Asker Yolu
Vakit gelmişti, kaçış yoktu artık
Herkes gibi, her delikanlı gibi
Ocak ayının on dokuzu olan kara kışta
Peygamber ocağına yolculuğum başlamıştı
O kara gecenin zifir soğuğunda
Üşüse de ellerim, yanıyordu yüreğim.
Çünkü ;
Anam ve babam yanımdaydı
Her zorluğumda olduğu gibi
Babamın kaşları çatık, yufka yüreği heybetli
Gurur duygusu vardı ilk defa omuzlarında
Babam ardımdaki, sığındığım dağ
O tuzlu yaşları süzülürken yanağından
Helal et dedim hakkını ,
Bu yaşıma kadar olmasam da evlat
Evlat dedi,
Evlat. O an. Buğulu gözlerinden bakarken yüreğime..

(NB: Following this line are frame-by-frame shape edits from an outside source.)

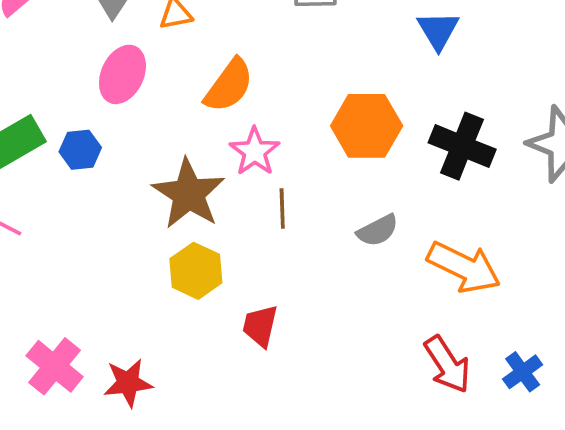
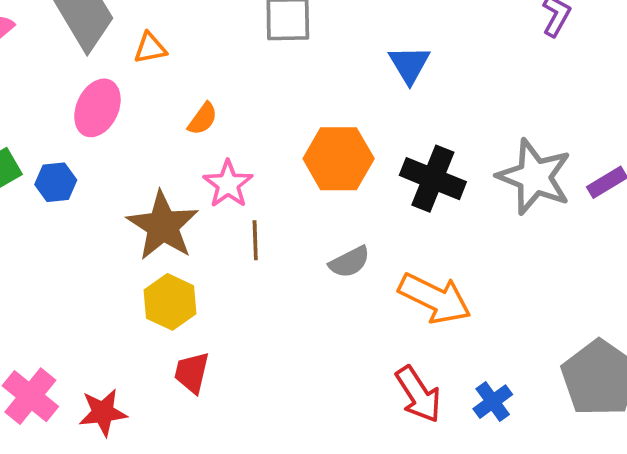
orange semicircle: (229, 85) -> (203, 119), size x0.6
red trapezoid: (260, 326) -> (192, 373), moved

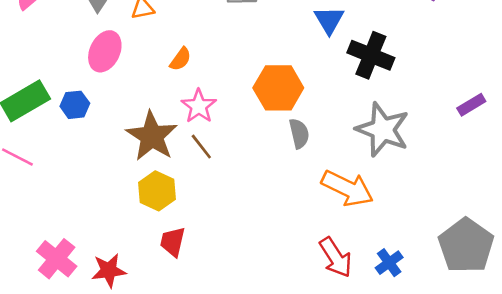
gray star: (534, 177) -> (383, 130), moved
black cross: (433, 179) -> (371, 55), moved
brown line: (255, 240) -> (201, 147), moved, turned -36
gray semicircle: (349, 262) -> (299, 134), moved, turned -76

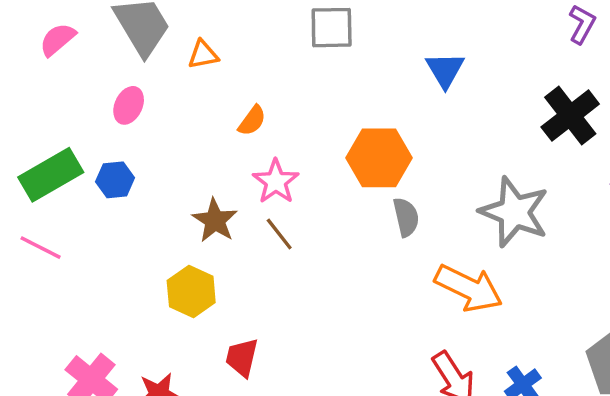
pink ellipse: (105, 51) -> (129, 105), moved, size x0.7
black cross: (371, 55) -> (570, 116), moved, turned 30
brown star: (152, 136) -> (215, 220), size x0.7
yellow hexagon: (157, 191) -> (191, 292), moved

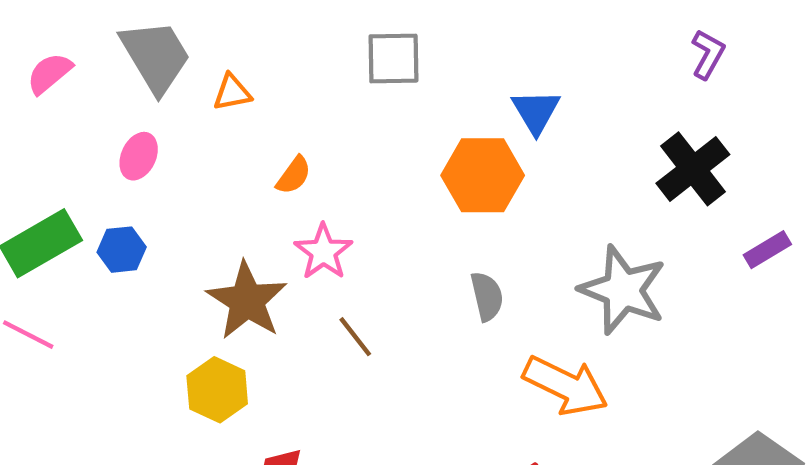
orange hexagon: (379, 158) -> (483, 175), moved
brown star: (215, 220) -> (247, 301), size x1.4
brown line: (279, 234) -> (355, 337), moved

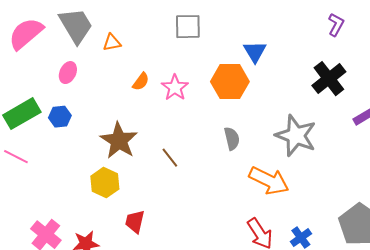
pink semicircle: (49, 73) -> (26, 34), size x1.6
pink star: (323, 252) -> (175, 88), moved

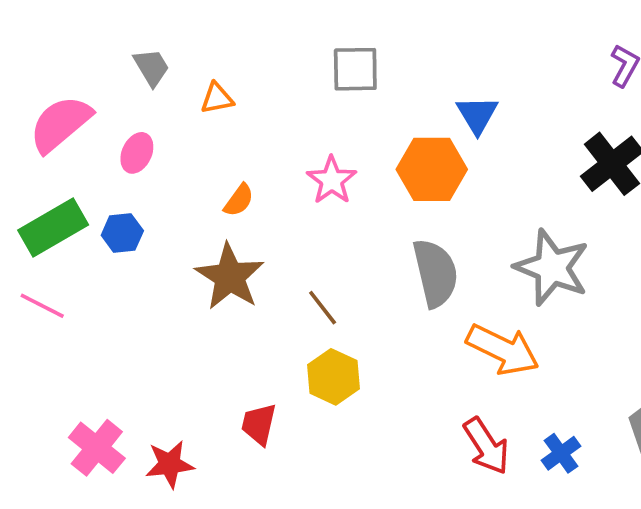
gray trapezoid: (76, 26) -> (151, 67), size x0.6
pink semicircle: (26, 34) -> (60, 124), moved
orange semicircle: (141, 82) -> (239, 200), moved
gray semicircle: (232, 139) -> (435, 273), size x1.6
yellow hexagon: (105, 183) -> (333, 377), moved

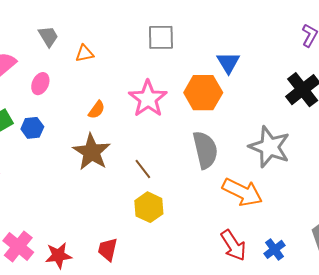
pink star: (332, 180) -> (148, 99), size x1.4
red trapezoid: (259, 424) -> (108, 249), moved

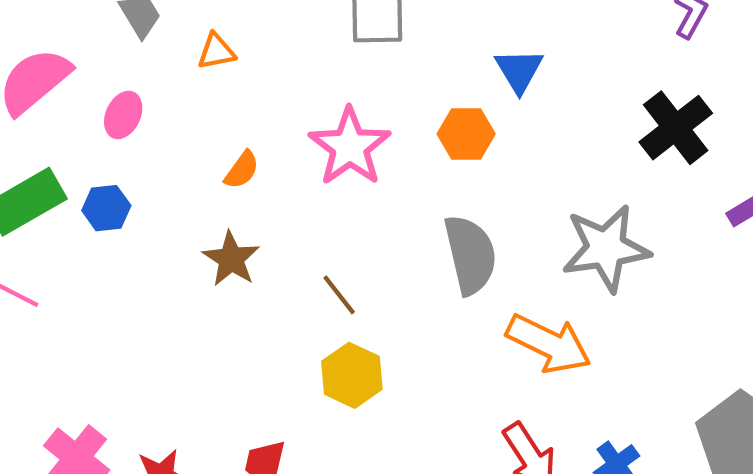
orange hexagon: (203, 93) -> (466, 134), size x0.7
gray star: (269, 147) -> (606, 248), turned -30
brown star: (92, 152) -> (231, 259), size x0.7

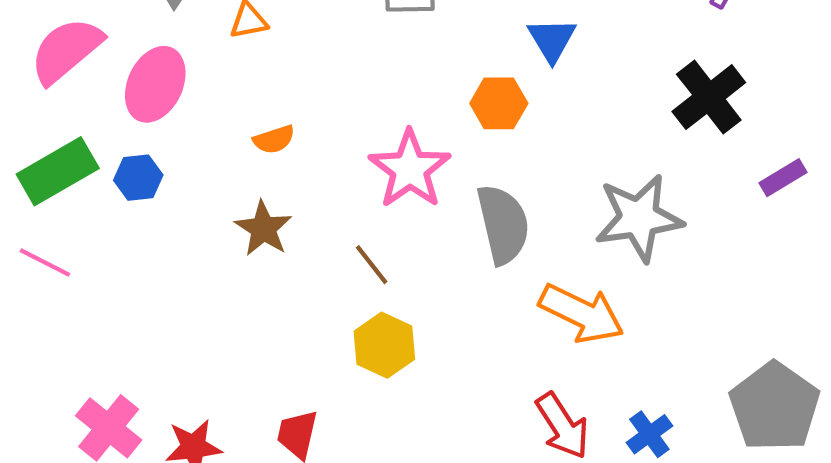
pink ellipse: (123, 115) -> (155, 84), size x1.6
pink star: (350, 147) -> (410, 169), moved
orange semicircle: (242, 170) -> (274, 139), turned 36

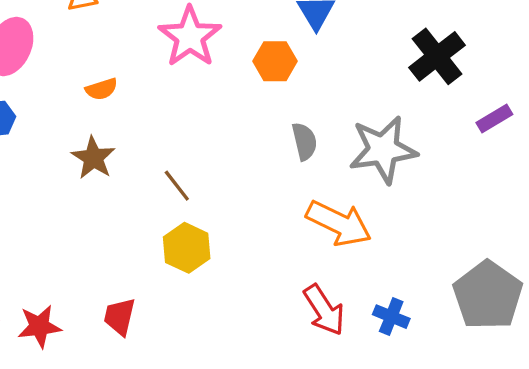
pink star: (410, 169) -> (190, 37), moved
gray semicircle: (503, 224) -> (304, 141), moved, size x0.6
blue cross: (649, 434) -> (391, 317), turned -32

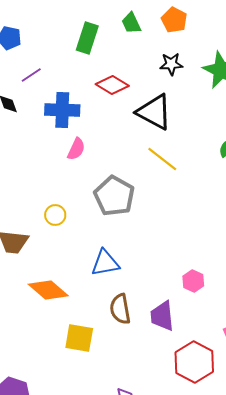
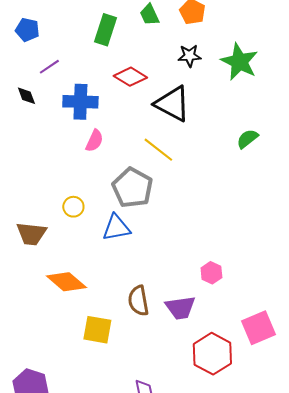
yellow line: (162, 159) -> (158, 150), moved
blue triangle: (105, 263) -> (116, 228), moved
purple trapezoid: (162, 316) -> (180, 308), turned -92

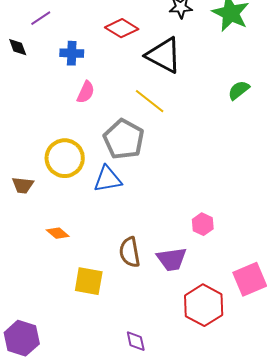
blue cross: (80, 102) -> (72, 53), size x0.7
yellow circle: (73, 207) -> (65, 158), size x1.8
brown trapezoid: (31, 234) -> (23, 185), size x0.7
orange diamond: (66, 282) -> (58, 233), size x0.6

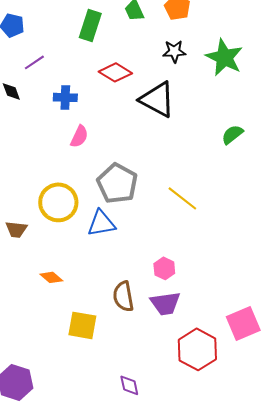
yellow line: (150, 101) -> (182, 198), moved
pink hexagon: (203, 224) -> (164, 268), moved

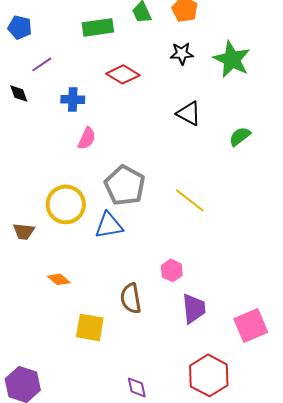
green rectangle: (90, 25) -> (98, 27), turned 64
black triangle: (157, 99) -> (189, 113), moved, size x0.7
purple trapezoid: (165, 303) -> (194, 308), moved, turned -88
red hexagon: (197, 349) -> (209, 375), moved

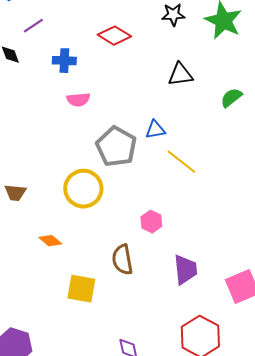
black triangle: (189, 113) -> (180, 75), turned -36
pink semicircle: (87, 138) -> (78, 100), turned 60
yellow circle: (66, 204) -> (83, 189), moved
blue triangle: (109, 225) -> (155, 130), moved, size x0.7
pink hexagon: (172, 270) -> (151, 222), moved

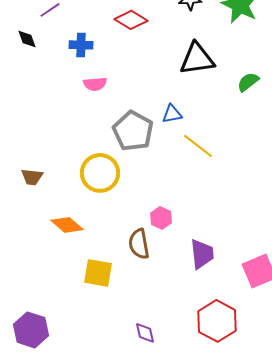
black triangle: (180, 75) -> (197, 59), size x1.4
pink hexagon: (151, 222) -> (161, 218), moved
orange diamond: (50, 241) -> (67, 225), size x1.4

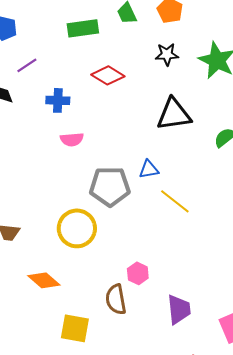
gray pentagon: (133, 131) -> (110, 186), turned -30

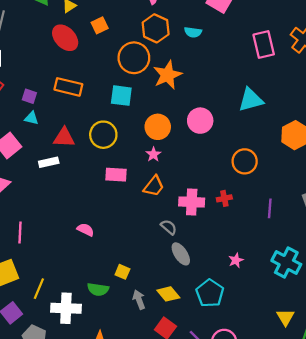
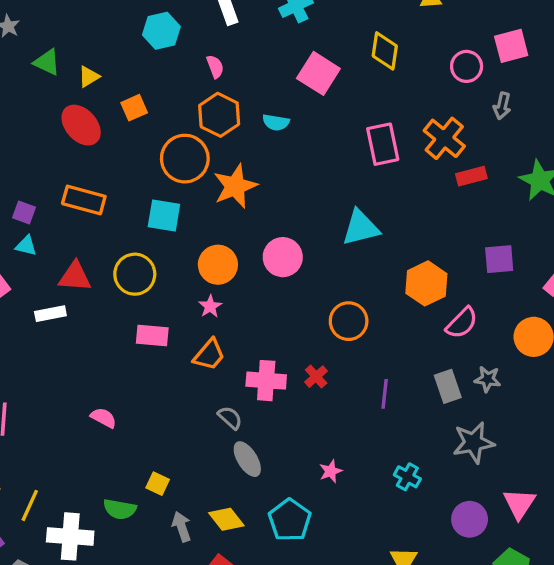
red cross: (224, 198) -> (316, 377), turned -32
cyan cross: (286, 262) -> (407, 477), size x0.6

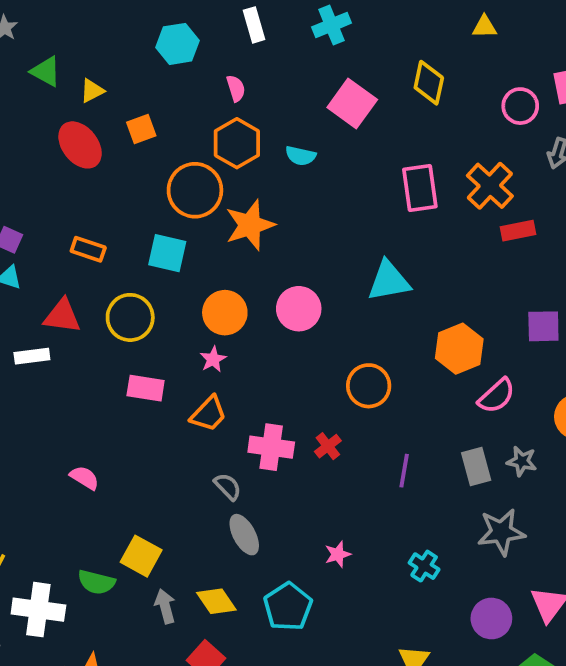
orange rectangle: (84, 200) -> (88, 249), moved, size x0.7
yellow square: (158, 484) -> (141, 556), size x1.5

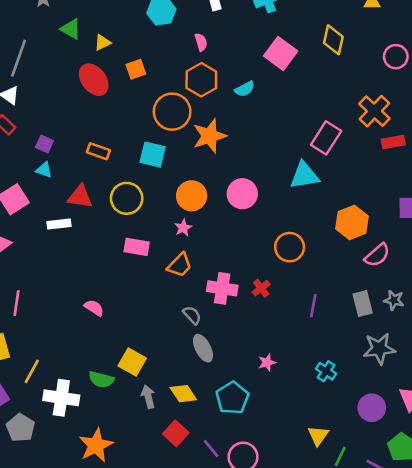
cyan semicircle: (301, 156) -> (245, 89), turned -42
pink rectangle: (420, 188) -> (326, 138), moved, turned 40

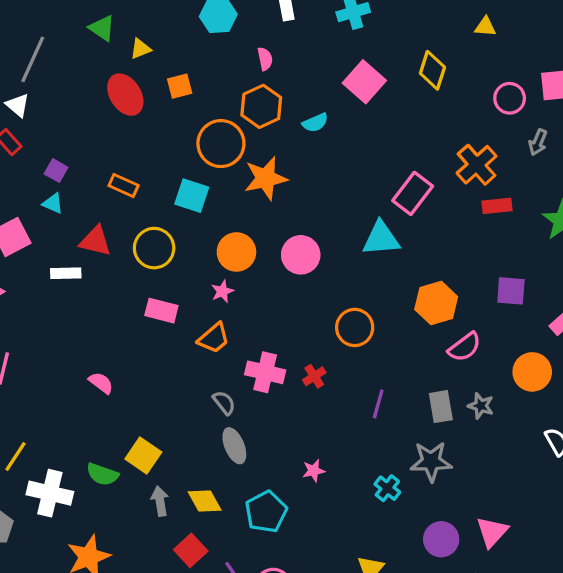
gray star: (379, 349) -> (431, 461), moved

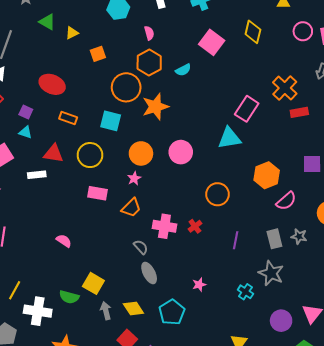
red ellipse: (125, 95) -> (52, 84), moved, turned -30
pink circle: (510, 98) -> (303, 31), moved
gray star: (431, 461) -> (271, 273), turned 30

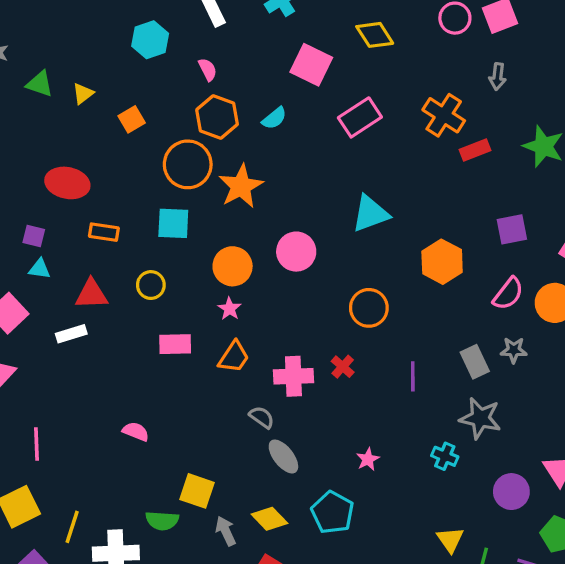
yellow diamond: (253, 32) -> (375, 35), turned -35
pink rectangle: (247, 109) -> (360, 117), moved, turned 35
yellow circle: (90, 155) -> (151, 285), size x0.7
pink semicircle: (286, 201) -> (508, 294), moved

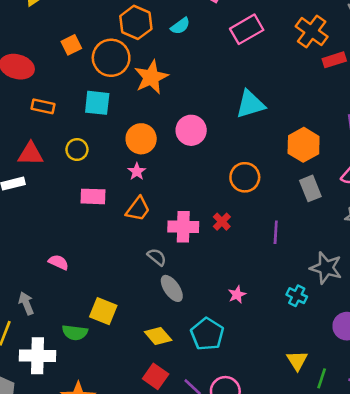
orange square: (132, 119) -> (71, 45), moved
gray rectangle: (475, 362) -> (310, 188), moved
gray arrow: (226, 531) -> (26, 303), moved

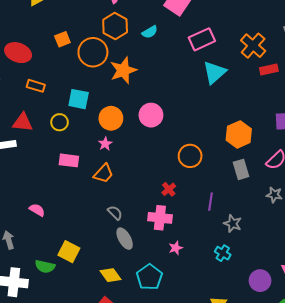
cyan square: (97, 103) -> (79, 99), moved
cyan triangle: (250, 104) -> (214, 72), moved, turned -30
pink cross: (183, 227) -> (160, 218), moved
gray star: (326, 268) -> (233, 224), moved, size x0.7

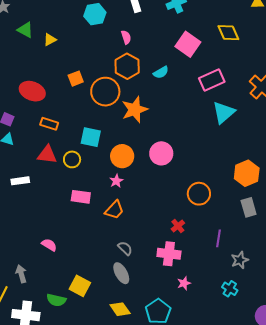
red triangle: (23, 122) -> (47, 155), moved
gray star: (233, 224) -> (240, 260), turned 30
gray ellipse: (125, 239) -> (121, 273), moved

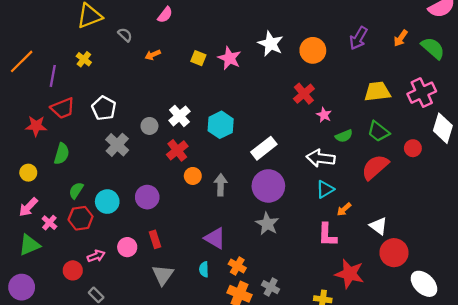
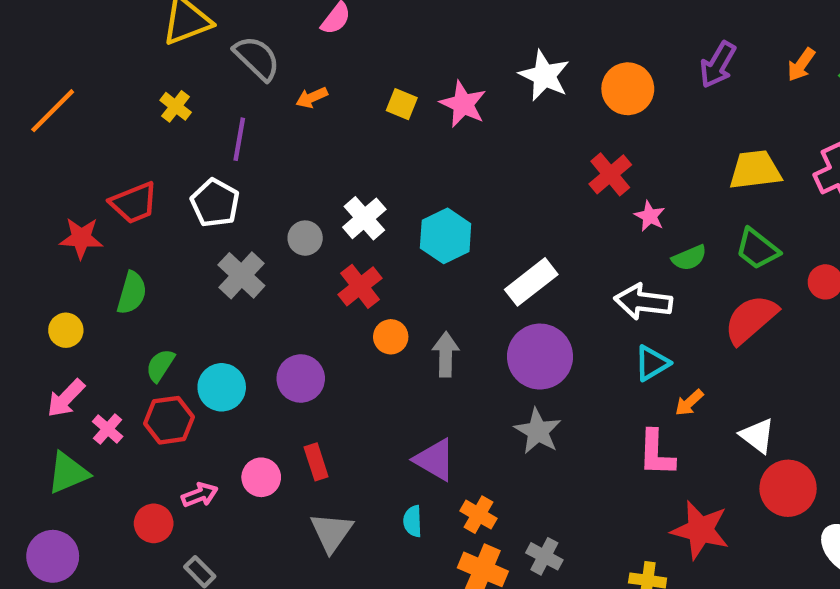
gray semicircle: (125, 35) -> (257, 58), size x1.6
purple line: (53, 76) -> (239, 139), moved

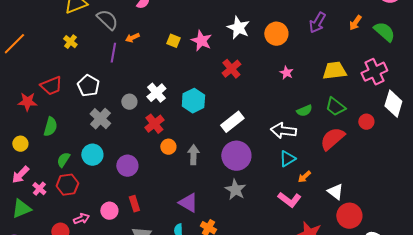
purple line: (239, 139) -> (113, 53), moved
red cross: (610, 174) -> (231, 69), moved
pink star: (650, 216) -> (286, 73), moved
cyan circle: (222, 387) -> (92, 155), moved
pink L-shape: (656, 453) -> (289, 200), turned -55

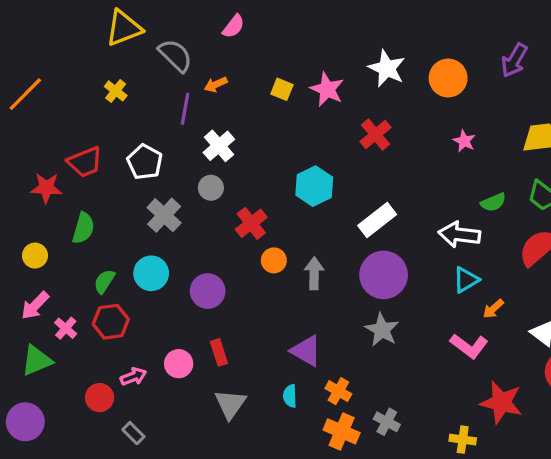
white cross: (156, 93) -> (219, 146), moved

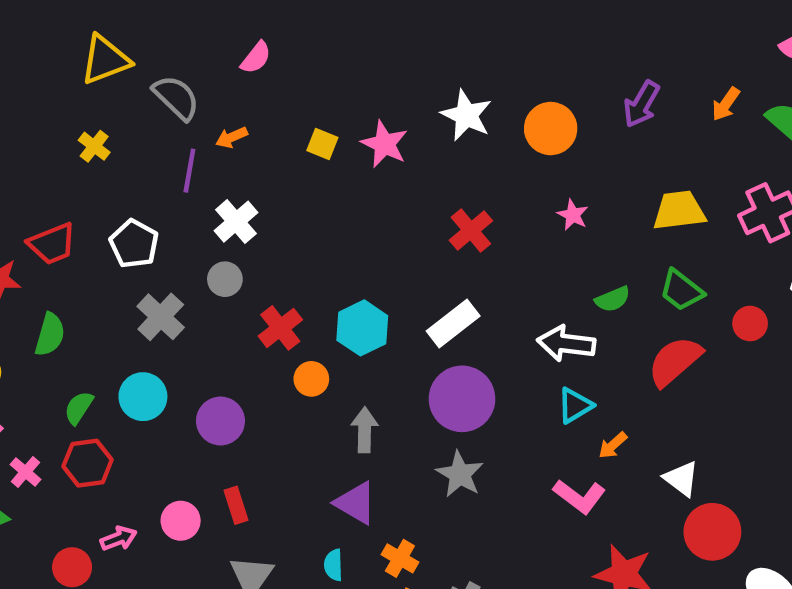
red cross: (375, 135) -> (471, 230), moved
cyan hexagon: (314, 186) -> (362, 328), moved
gray arrow: (314, 273) -> (365, 430), moved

Kanım damla, damla geçti yüreğimden,
Hakkım vatanda, bayrağında saklı
Sen vatana sahip çık, helal düşün...
Hakkım; ananın ak sütü gibi helaldir EVLADA
Anam ise;
Anam yüreği dağlardan yüce
Sevdası ak sütü gibi pak
Ayrılık vakti omuzlarımda ağır yük oldu
Ayrılamadım ellerini öperken, o kokuna
Anam sen ki;
Bu yaşıma kadar kahrımı çeken
Sen ki;
Kara uzun gecelerimdeki güneşim
Kâbuslarım ardındaki, seccadendeki niyazım
Sevdiğim, sevdiceğim
Ayakların altında saklı olan gerçeğim...
Ve otobüs camına koyarken başımı
Saklayamadım, gözlerimden süzülen gözyaşımı
Gözlerim buğu, buğu camdaki suretimde
Bakarken sevdiklerime,
Gözlerim bulut oldu
Yağdı yüreklere
O zaman, zifirde ay,
Yüreklere nur doğdu,
En büyük olmazsam da,
Oğul; oğul olalı
Babaya onur vatana asker oldu...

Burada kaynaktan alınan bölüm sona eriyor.